Work task: Restate the data below word for word, and let no image into your version.

========

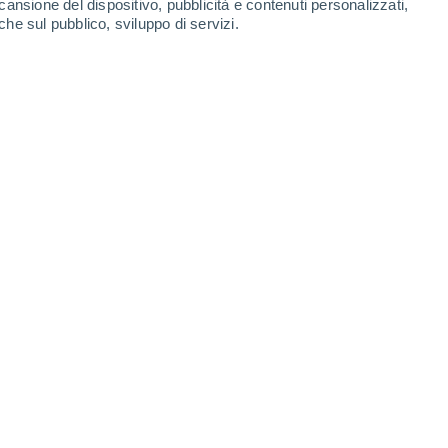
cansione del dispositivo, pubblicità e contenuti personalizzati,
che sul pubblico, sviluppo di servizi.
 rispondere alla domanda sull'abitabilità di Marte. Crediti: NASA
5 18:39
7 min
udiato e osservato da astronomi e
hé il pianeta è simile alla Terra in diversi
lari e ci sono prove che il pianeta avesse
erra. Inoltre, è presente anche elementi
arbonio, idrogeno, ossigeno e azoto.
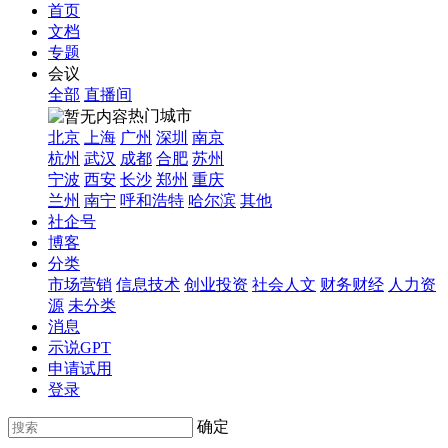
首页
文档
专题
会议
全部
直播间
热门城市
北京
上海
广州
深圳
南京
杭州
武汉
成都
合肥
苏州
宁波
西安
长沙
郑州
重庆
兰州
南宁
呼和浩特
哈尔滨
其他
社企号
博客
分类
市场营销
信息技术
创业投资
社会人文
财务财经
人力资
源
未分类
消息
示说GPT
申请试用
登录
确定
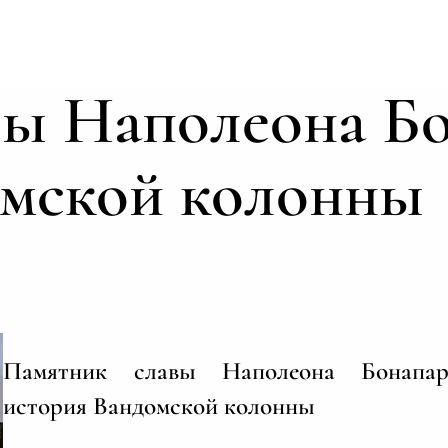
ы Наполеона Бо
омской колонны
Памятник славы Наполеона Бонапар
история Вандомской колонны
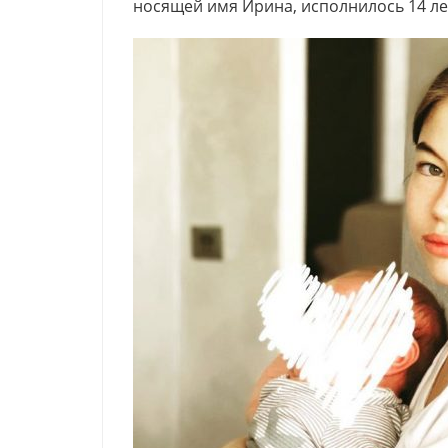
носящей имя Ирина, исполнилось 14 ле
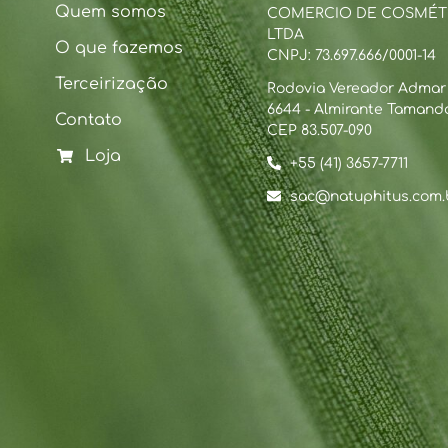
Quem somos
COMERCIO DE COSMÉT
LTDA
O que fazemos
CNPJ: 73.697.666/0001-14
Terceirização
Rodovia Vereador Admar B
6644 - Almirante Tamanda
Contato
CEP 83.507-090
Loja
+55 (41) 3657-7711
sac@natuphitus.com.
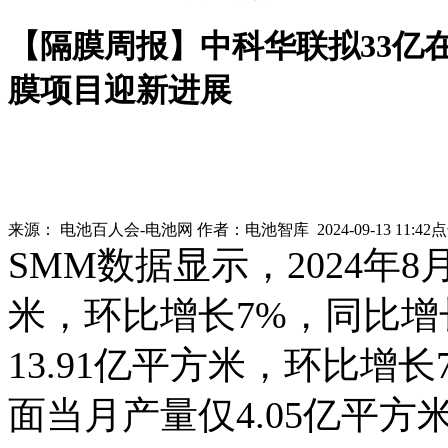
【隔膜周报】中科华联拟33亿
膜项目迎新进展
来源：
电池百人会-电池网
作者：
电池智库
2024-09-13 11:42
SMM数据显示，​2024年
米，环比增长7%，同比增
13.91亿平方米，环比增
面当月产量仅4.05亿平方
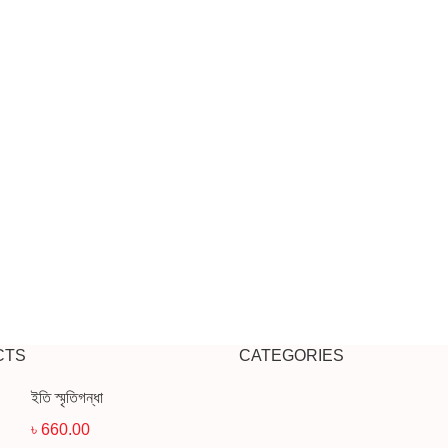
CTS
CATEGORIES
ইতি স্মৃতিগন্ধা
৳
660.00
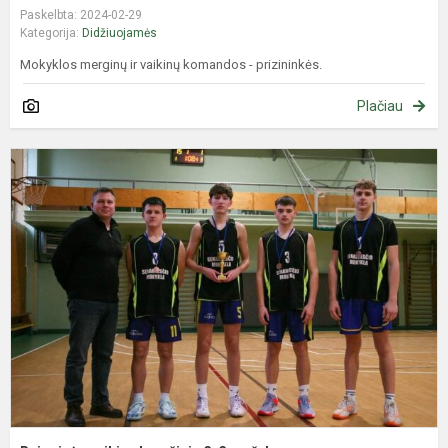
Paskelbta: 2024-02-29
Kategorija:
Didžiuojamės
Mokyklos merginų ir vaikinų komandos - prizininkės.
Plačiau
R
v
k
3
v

========

Task solution:
cansione del dispositivo, pubblicità e contenuti personalizzati,
che sul pubblico, sviluppo di servizi.
 rispondere alla domanda sull'abitabilità di Marte. Crediti: NASA
5 18:39
7 min
udiato e osservato da astronomi e
hé il pianeta è simile alla Terra in diversi
lari e ci sono prove che il pianeta avesse
erra. Inoltre, è presente anche elementi
arbonio, idrogeno, ossigeno e azoto.
首页
文档
专题
会议
全部
直播间
热门城市
北京
上海
广州
深圳
南京
杭州
武汉
成都
合肥
苏州
宁波
西安
长沙
郑州
重庆
兰州
南宁
呼和浩特
哈尔滨
其他
社企号
博客
分类
市场营销
信息技术
创业投资
社会人文
财务财经
人力资
源
未分类
消息
示说GPT
申请试用
登录
确定
ы Наполеона Бо
омской колонны
Памятник славы Наполеона Бонапар
история Вандомской колонны
носящей имя Ирина, исполнилось 14 ле
Quem somos
COMERCIO DE COSMÉT
LTDA
O que fazemos
CNPJ: 73.697.666/0001-14
Terceirização
Rodovia Vereador Admar B
6644 - Almirante Tamanda
Contato
CEP 83.507-090
Loja
+55 (41) 3657-7711
sac@natuphitus.com.
【隔膜周报】中科华联拟33亿
膜项目迎新进展
来源：
电池百人会-电池网
作者：
电池智库
2024-09-13 11:42
SMM数据显示，​2024年
米，环比增长7%，同比增
13.91亿平方米，环比增
面当月产量仅4.05亿平方
CTS
CATEGORIES
ইতি স্মৃতিগন্ধা
৳
660.00
Paskelbta: 2024-02-29
Kategorija:
Didžiuojamės
Mokyklos merginų ir vaikinų komandos - prizininkės.
Plačiau
R
v
k
3
v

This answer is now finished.